[concurrency-interest] Design feedback on application using PooledExecutor to run threads that download webpages

Michael Mattox michael.mattox@verideon.com
Fri, 20 Jun 2003 18:43:18 +0200


I'm hoping to get some feedback on my design to make sure I'm doing things
in the most optimal way.  I'm having some performance problems and I'm not
sure if I've just reached the limit of my server (I doubt it) or if my code
is not as efficient as it could be.  My application is simple, basically it
just connects to websites and downloads the contents, and stores the status
in the database (HTTP Status code for example).  I'm using the
PooledExecutor class for my thread pool, and the LinkedQueue as my queue.
For my stress testing I have 900 websites that are monitored, 500 of them
every 10 minutes and 400 every 5 minutes.  The code that downloads the
website (using Apache's HttpClient) blocks on the part that downloads the
code.  For this reason I'd like to have more threads running than
processors, that that when a thread blocks while waiting on the remote
server another thread can be run.  JProfiler reports that approximately 65%
of the CPU time is spent in the method that downloads the page.

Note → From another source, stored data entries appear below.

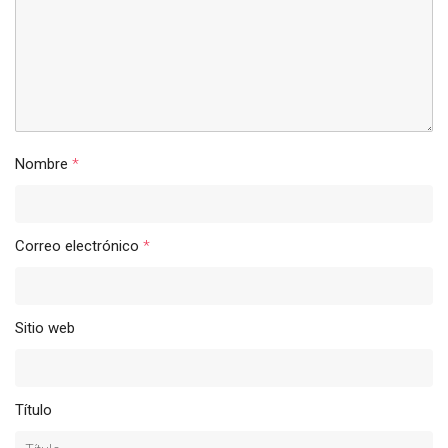
Nombre
*
Correo electrónico
*
Sitio web
Título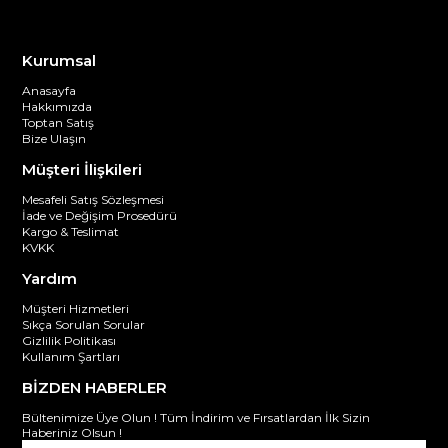
Kurumsal
Anasayfa
Hakkımızda
Toptan Satış
Bize Ulaşın
Müşteri İlişkileri
Mesafeli Satış Sözleşmesi
İade ve Değişim Prosedürü
Kargo & Teslimat
KVKK
Yardım
Müşteri Hizmetleri
Sıkça Sorulan Sorular
Gizlilik Politikası
Kullanım Şartları
BİZDEN HABERLER
Bültenimize Üye Olun ! Tüm İndirim ve Fırsatlardan İlk Sizin
Haberiniz Olsun !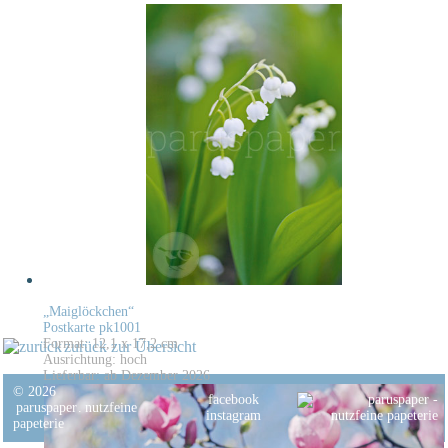
„Maiglöckchen“
Postkarte pk1001
Format: 12,1 x 17,2 cm
zurück zur Übersicht
Ausrichtung: hoch
Lieferbar: ab Dezember 2026
© 2026
facebook
paruspaper
.
nutzfeine
instagram
papeterie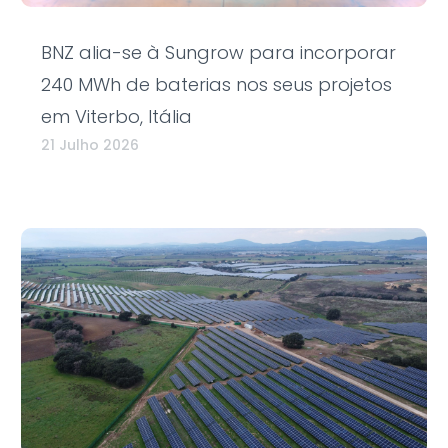
BNZ alia-se à Sungrow para incorporar
240 MWh de baterias nos seus projetos
em Viterbo, Itália
21 Julho 2026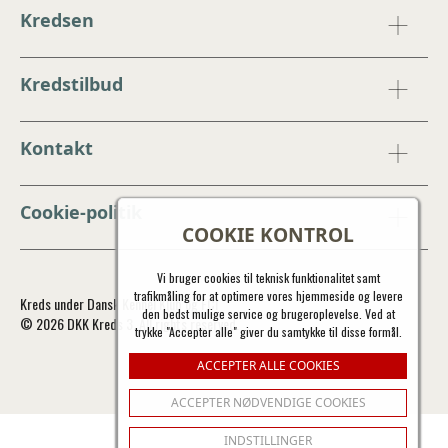
Kredsen
Kredstilbud
Kontakt
Cookie-politik
COOKIE KONTROL
Vi bruger cookies til teknisk funktionalitet samt
trafikmåling for at optimere vores hjemmeside og levere
Kreds under Dansk Kennel Klub og FCI
den bedst mulige service og brugeroplevelse. Ved at
© 2026 DKK Kreds 3. All rights reserved.
trykke "Accepter alle" giver du samtykke til disse formål.
ACCEPTER ALLE COOKIES
ACCEPTER NØDVENDIGE COOKIES
INDSTILLINGER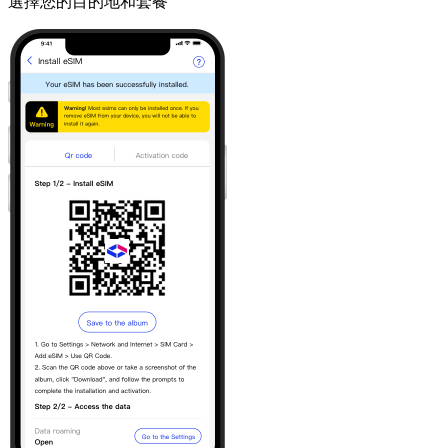
選擇您的目的地和套餐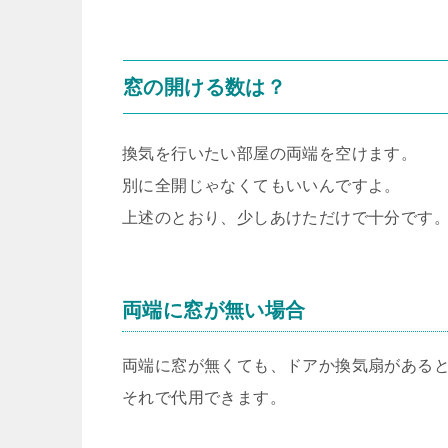
窓の開ける数は？
換気を行いたい部屋の両端を空けます。
別に全開じゃなくてもいいんですよ。
上述のとおり、少しあけただけで十分です
両端に窓が無い場合
両端に窓が無くても、ドアか換気扇がある
それで代用できます。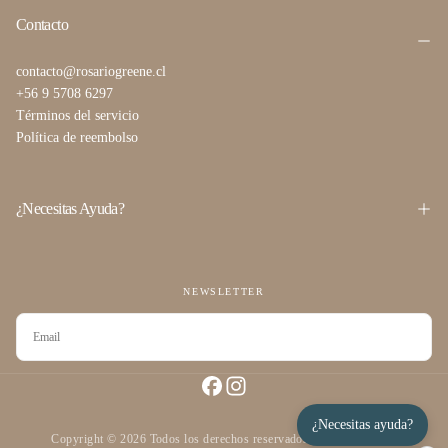
Contacto
contacto@rosariogreene.cl
+56 9 5708 6297
Términos del servicio
Política de reembolso
¿Necesitas Ayuda?
NEWSLETTER
CORREO
ELECTRÓNICO
SUSCRIBIRSE
¿Necesitas ayuda?
Copyright © 2026 Todos los derechos reservados desarrollado por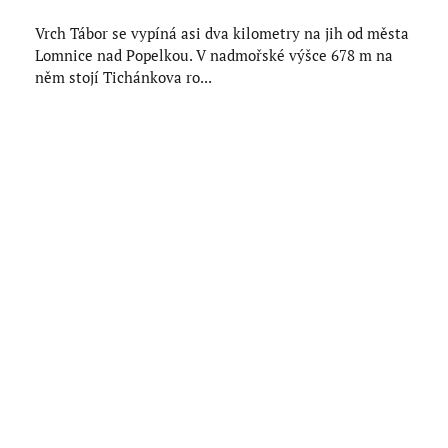
Vrch Tábor se vypíná asi dva kilometry na jih od města
Lomnice nad Popelkou. V nadmořské výšce 678 m na
něm stojí Tichánkova ro...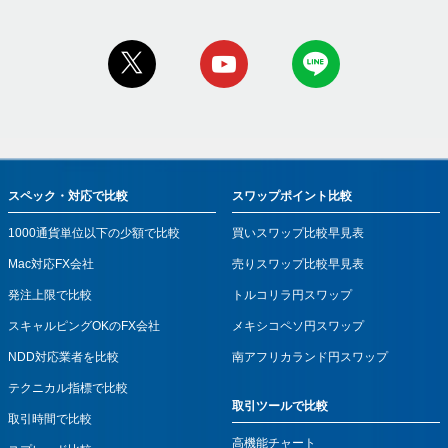
スペック・対応で比較
スワップポイント比較
1000通貨単位以下の少額で比較
買いスワップ比較早見表
Mac対応FX会社
売りスワップ比較早見表
発注上限で比較
トルコリラ円スワップ
スキャルピングOKのFX会社
メキシコペソ円スワップ
NDD対応業者を比較
南アフリカランド円スワップ
テクニカル指標で比較
取引ツールで比較
取引時間で比較
高機能チャート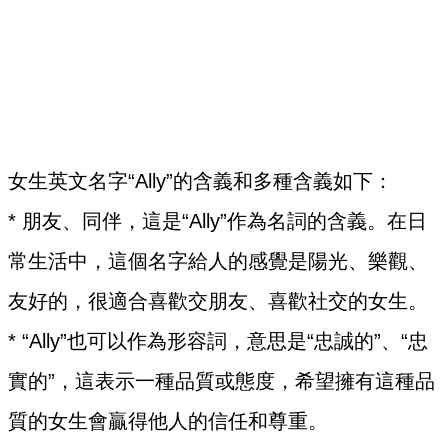
女生英文名字“Ally”的含義和多種含義如下：
* 朋友、同伴，這是“Ally”作為名詞的含義。在日
常生活中，這個名字給人的感覺是陽光、樂觀、
友好的，很適合喜歡交朋友、喜歡社交的女生。
* “Ally”也可以作為形容詞，意思是“忠誠的”、“忠
實的”，這表示一種品質或態度，希望擁有這種品
質的女生會贏得他人的信任和尊重。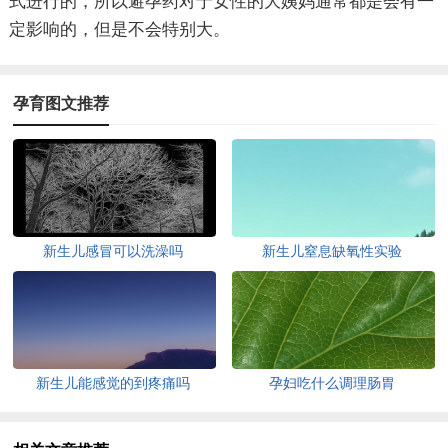
式进行的，所以避孕药对于女性的大姨妈通常都是会有一
定影响的，但是不会特别大。
孕育图文推荐
新生儿感冒可以洗澡吗
新生儿窒息缺氧性实验
新生儿能感觉的到疼痛吗
孕妇吃什么调理肠胃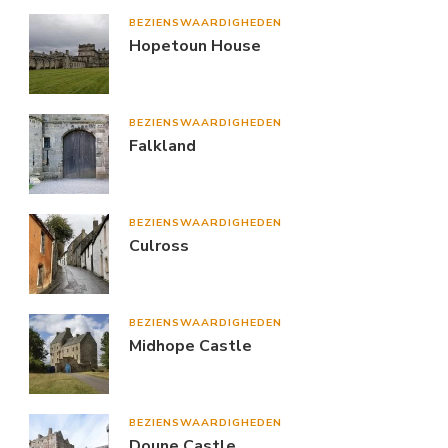
BEZIENSWAARDIGHEDEN
Hopetoun House
BEZIENSWAARDIGHEDEN
Falkland
BEZIENSWAARDIGHEDEN
Culross
BEZIENSWAARDIGHEDEN
Midhope Castle
BEZIENSWAARDIGHEDEN
Doune Castle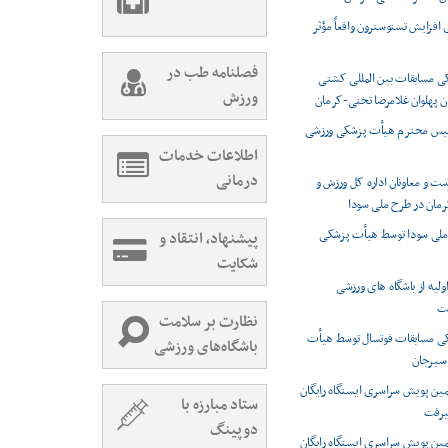
 افزایش تستوسترون واقعاً مؤثر
فصلنامه طب در
 مسابقات بین المللی کشتی
ورزش
ن پهلوان غلامرضا تختی-کرمان
ئیس محترم هیأت پزشکی ورزشی
اطلاعات خدمات
درمانی
 و معاونان اداره کل ورزش و
رمان در طرح ملی سودا
ملی سودا توسط هیأت پزشکی
پیشنهاد، انتقاد و
شکایت
اولیه از باشگاه های ورزشی
ت
نظارت بر سلامت
 مسابقات فوتسال توسط هیأت
باشگاه‌های ورزشی
سیرجان
ین پویش سراسری ایستگاه رایگان
ستاد مبارزه با
یرفت
دوپینگ
ین پویش سراسری ایستگاه رایگان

I've deployed this to a 4 CPU Linux server.  I've been playing around with
the maximum number of threads to use.  So far I've been using 32.  That
means each CPU should be downloading 8 webpages at the same time, which is
reasonable for a server with plenty of bandwidth (burstable up to 100 megs
they tell me).  I've tried putting the threads up to 60 but the time it
takes to execute each one goes up unsuprisingly.  Is this just a matter of
trial and error to determine the optimum settings?  I'm having performance
problems where the websites are not monitored at the 5 minutes that I expect
(between 5-10 most of the time) and I'm trying to figure out how I can
optimize this even further.  When I run 'top' on the server it shows the CPU
utilization at 7% on average and I can't figure out why the CPUs aren't
being used 100%.  I guess it means they can't because the threads are
blocking, in which case, assuming I'm not maxing out the bandwidth, I'd
expect increasing the threads to 60 to use more of the CPU but it doesn't.

I hope all this makes sense, I'd be grateful for any input on this.

Thanks,
Michael